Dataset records

◇ ◇ ◇ ◇

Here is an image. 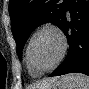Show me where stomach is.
Wrapping results in <instances>:
<instances>
[{
  "instance_id": "obj_1",
  "label": "stomach",
  "mask_w": 89,
  "mask_h": 89,
  "mask_svg": "<svg viewBox=\"0 0 89 89\" xmlns=\"http://www.w3.org/2000/svg\"><path fill=\"white\" fill-rule=\"evenodd\" d=\"M46 89H68V86L62 80L57 81L56 83L48 86Z\"/></svg>"
}]
</instances>
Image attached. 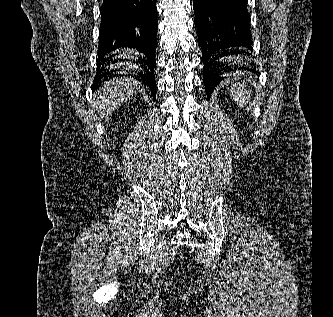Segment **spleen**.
<instances>
[{
    "label": "spleen",
    "instance_id": "1",
    "mask_svg": "<svg viewBox=\"0 0 333 317\" xmlns=\"http://www.w3.org/2000/svg\"><path fill=\"white\" fill-rule=\"evenodd\" d=\"M231 75L239 76V74L237 75L235 73ZM230 91L231 95L233 96V98L235 99L240 108H243L244 106L247 105L250 99V91L247 89L246 84L244 82H237L232 84Z\"/></svg>",
    "mask_w": 333,
    "mask_h": 317
}]
</instances>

◇ ◇ ◇ ◇

## [Exercise]
For every line above that has "viewBox" in it, copy the line.

## [Solution]
  "mask_svg": "<svg viewBox=\"0 0 89 89\" xmlns=\"http://www.w3.org/2000/svg\"><path fill=\"white\" fill-rule=\"evenodd\" d=\"M46 89H68V86L62 80L57 81L56 83L48 86Z\"/></svg>"
    "mask_svg": "<svg viewBox=\"0 0 333 317\" xmlns=\"http://www.w3.org/2000/svg\"><path fill=\"white\" fill-rule=\"evenodd\" d=\"M231 75L239 76V74L237 75L235 73ZM230 91L231 95L233 96V98L235 99L240 108H243L244 106L247 105L250 99V91L247 89L246 84L244 82H237L232 84Z\"/></svg>",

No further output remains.